Was Du bei der Logopädin, aber auch an anderen Stellen, lernen kannst, sind alle möglichen Entspannungstechniken, insbesondere das sog. Abspannen, d.h. das gezielte Loslassen von bestimmten Muskelgruppen (hier der Zwischenrippenmuskeln).

Denke dran: In der Ruhe liegt die Kraft (Norddeutsche Volksweisheit).

Entspannung, Entspannung und noch einmal Entspannung! Das fehlt dir zwischendurch. (Siehe Alkohol..)

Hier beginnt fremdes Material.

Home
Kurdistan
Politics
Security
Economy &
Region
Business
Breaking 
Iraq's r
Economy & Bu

Ich hatte beruflich auch einige Jahre, in denen ich als "Vorsitzende von ..." etwas repräsentieren musste, dessen Gesamtheit nicht immer meiner persönlichen Ansicht entsprach. Es gab viele Diskussionen mit Menschen, die ganz anderer Meinung waren, oder Radio- TV- Interviews, also eine große Öffentlichkeit dahinter, oder ziemlich hoch gestellte, einflussreiche Persönlichkeiten. - Da entwickelte ich so ähnliche Symptome wie du sie schilderst. In den entspannteren Situationen redete ich zum Leidwesen meiner Mitarbeiterinnen sogar Blödsinn. Ich meinte Nürnberg und aus meinem Mund kam Berlin. - Ähnlich ging es im Privatleben, wo es dann ein paar Male zu unschönen Missverständnissen kam.

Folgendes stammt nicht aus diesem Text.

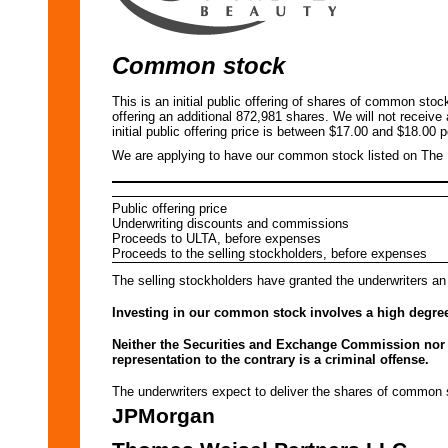
Common stock
This is an initial public offering of shares of common sto
offering an additional 872,981 shares. We will not receive
initial public offering price is between $17.00 and $18.00 p
We are applying to have our common stock listed on Th
Public offering price
Underwriting discounts and commissions
Proceeds to ULTA, before expenses
Proceeds to the selling stockholders, before expenses
The selling stockholders have granted the underwriters an
Investing in our common stock involves a high degree 
Neither the Securities and Exchange Commission nor a
representation to the contrary is a criminal offense.
The underwriters expect to deliver the shares of com
JPMorgan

Ich finde das alles nicht so dramatisch, dass man auf die Couch müsste - es kommt darauf, dass du gleichermaßen freie, persönliche Bereiche in deinem Leben hast, in denen du dich gehen lassen kannst, in denen du darauf vertrauen kannst, dass dir verziehen wird. Mir haben die langen Spaziergänge mit dem Hund immer gut getan. Deswegen kann ich nur raten, dass du für einen seelisch, sportlich kulturellen Ausgleich für dich sorgst. Manche gehen joggen, andere helfen bei den Tafeln wieder andere trainieren die 6jährigen in ihrem Fussballverein. Es sollte nur etwas ganz anderes sein als die kontrollierte Seite des Lebens.